The Missing Side of the Ledger
When ACIP debates adding or removing a vaccine from the schedule, they can produce endless data on disease incidence. They can show you charts demonstrating how hepatitis B cases in infants dropped from thousands to single digits after 1991. They can model projected infections if vaccination rates decline. They have this data at their fingertips because tracking infectious disease is something our public health apparatus actually does.
But ask them to produce equivalent data on vaccine injury, and you’ll get silence. Not “the data shows injuries are rare.” Not “here’s our comprehensive tracking of adverse events.” Just… nothing. A void where information should be.
This is not an accident. This is by design.
The safety trials for Engerix-B and Recombivax HB—the two hepatitis B vaccines given to American newborns—monitored adverse events for four to five days after injection. That’s it. If your baby developed seizures on day six, or regressed into autism over the following months, or developed autoimmune disease in the following year—none of that would appear in the pre-licensure safety data.

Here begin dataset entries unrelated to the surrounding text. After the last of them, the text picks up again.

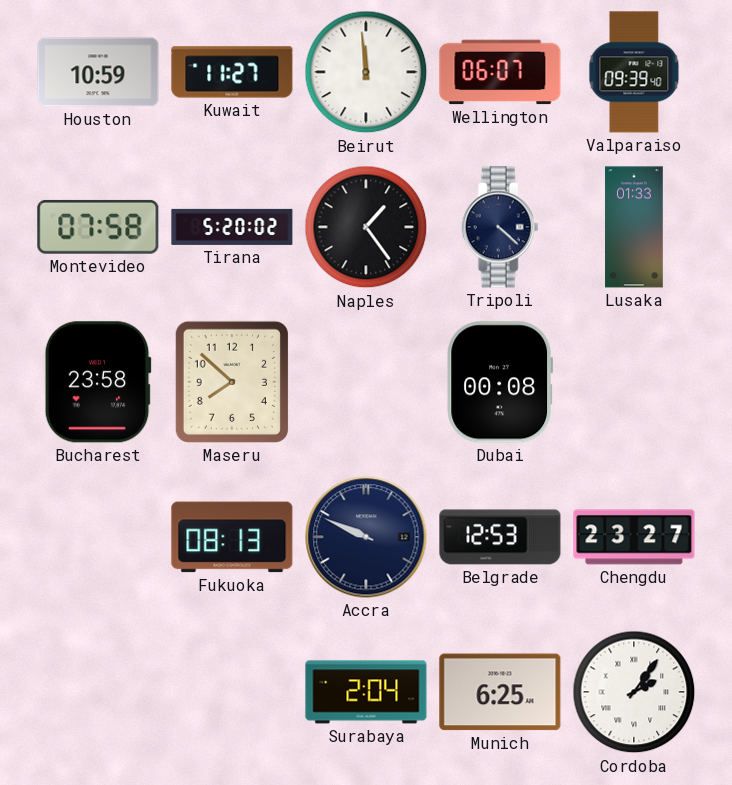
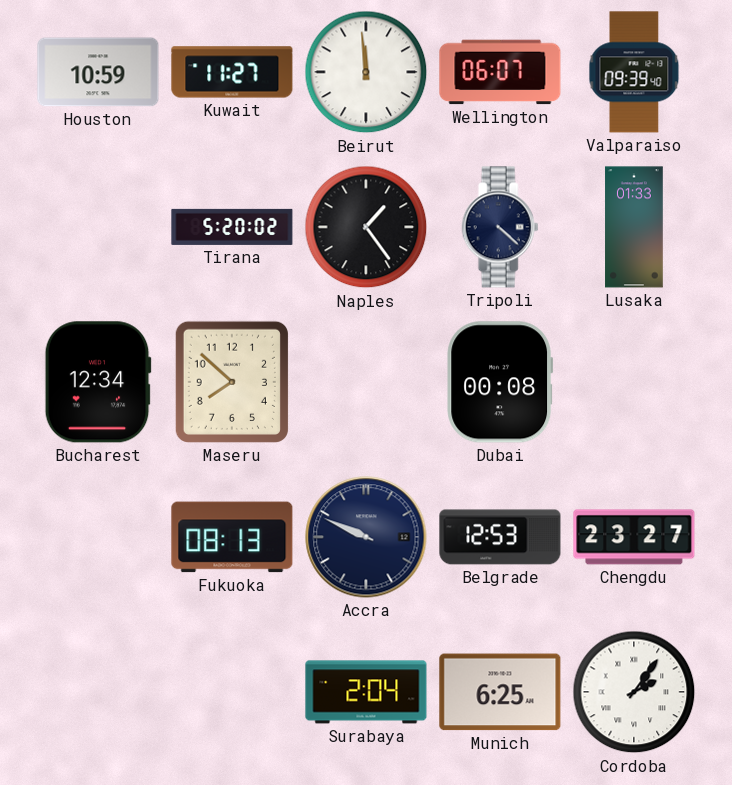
Montevideo: 07:58 -> none
Bucharest: 23:58 -> 12:34
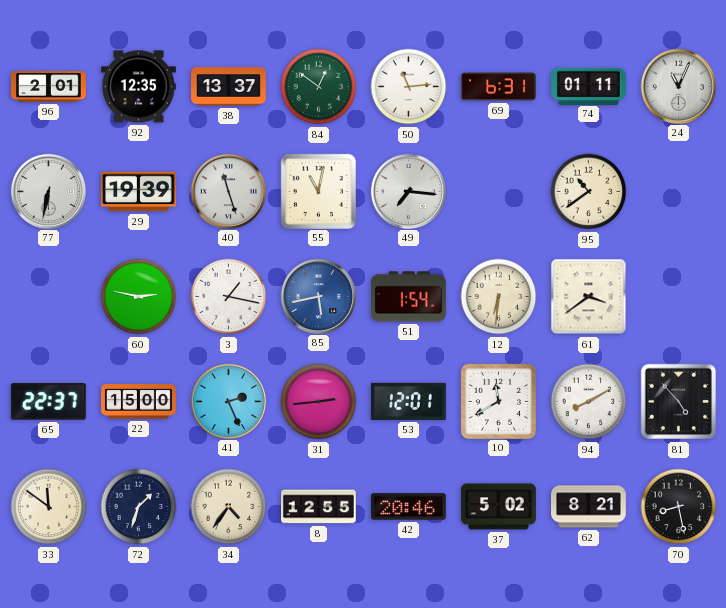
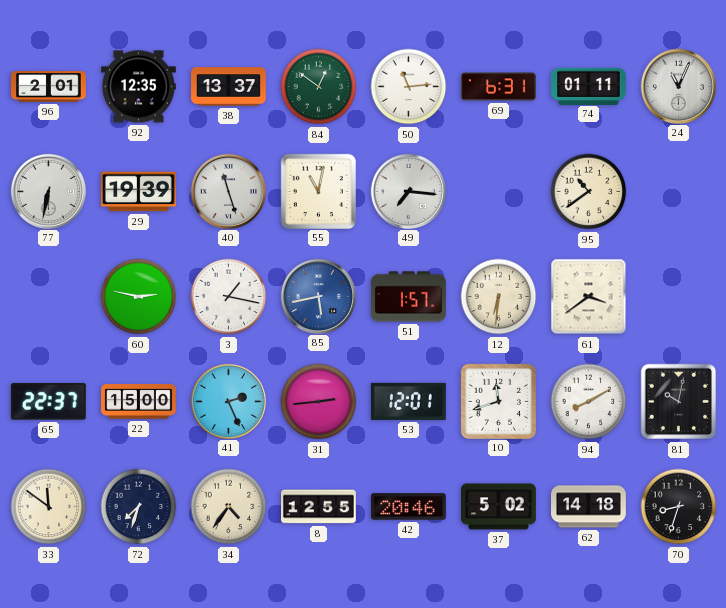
51: 1:54 -> 1:57
10: 11:40 -> 11:42
81: 4:53 -> 10:02
72: 1:33 -> 7:33
62: 8:21 -> 14:18
70: 8:28 -> 8:33
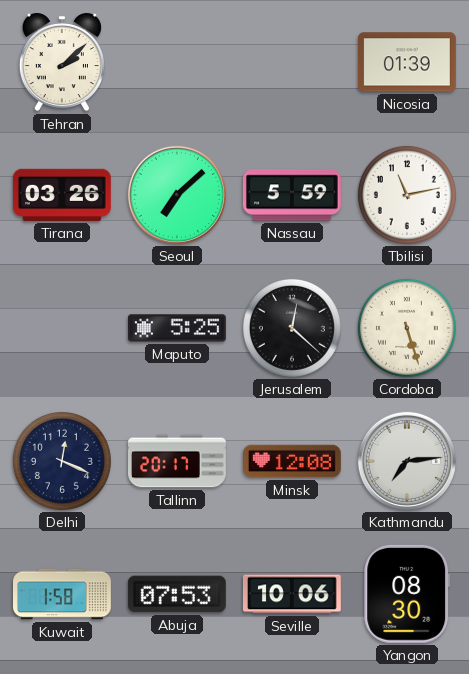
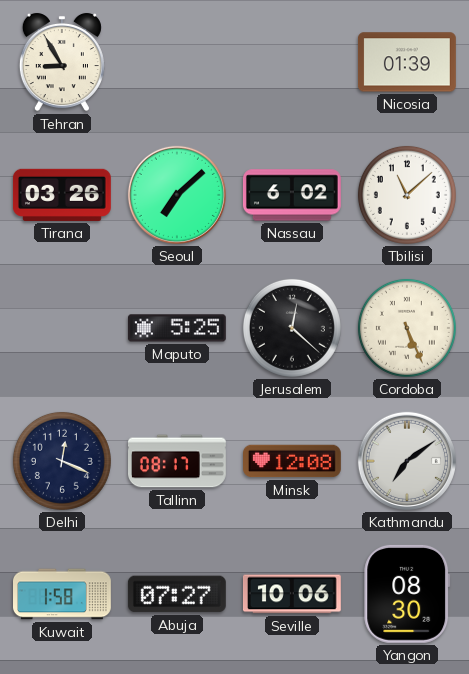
Tehran: 2:08 -> 8:55
Nassau: 5:59 -> 6:02
Tbilisi: 11:13 -> 11:08
Cordoba: 5:27 -> 5:26
Tallinn: 20:17 -> 08:17
Kathmandu: 7:14 -> 7:09
Abuja: 07:53 -> 07:27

And the post-market surveillance? VAERS is a voluntary reporting system that the CDC itself acknowledges captures only a tiny fraction of adverse events. A Harvard-funded study found it captures perhaps 1% of actual vaccine injuries. Vaccine court has paid out over $5 billion in claims while simultaneously being structured to make filing nearly impossible for average families.
So when Dr. Cody Meissner voted against removing the Hep B birth dose and said he saw “clear evidence of the benefits” but “not the harms,” he was accidentally revealing the entire rotten structure. Of course he doesn’t see the harms. Nobody is systematically looking for them.
The Invisibility of Vaccine Injury
Here’s what most people don’t understand about vaccine injury: it’s nothing like a gunshot wound.
If you shoot someone, the cause is obvious. There’s a bullet, a wound, blood, a clear mechanism of action visible to any observer. Even a medical examiner who’s never seen the victim before can determine cause of death.
Vaccine injury doesn’t work that way. When aluminum nanoparticles from a vaccine cross the blood-brain barrier via macrophages, when they lodge in brain tissue and trigger chronic neuroinflammation, when a child slowly regresses over weeks or months—there’s no bullet. There’s no smoking gun. There’s just a before and an after, and a desperate parent trying to explain to doctors that something changed.
This invisibility is the vaccine program’s greatest protection. Because the injury mechanism is complex and delayed, because it doesn’t leave an obvious wound, because it requires actually looking to find—and because no one in authority is looking—the injuries simply don’t exist in the official record.
I watched my own son Jamie regress after his vaccines. A healthy, developing toddler who lost his words, stopped making eye contact, and retreated into a world we couldn’t reach. My wife and I know what happened. Thousands of other parents know the same thing happened to their children. But because this type of injury doesn’t show up on a simple blood test, because there’s no autopsy finding that says “vaccine-induced encephalopathy,” ACIP members can sit in a room and say with straight faces that they don’t see evidence of harm.
They’re not lying. They literally can’t see it. Because no one is measuring it.
The Chicken Pox Conundrum
Here’s an example that illustrates the insanity of our current approach.
The varicella (chicken pox) vaccine was added to the schedule in 1995. It definitely reduces chicken pox cases. The data is clear on that front. Mission accomplished, right?
But what about the other side of the ledger?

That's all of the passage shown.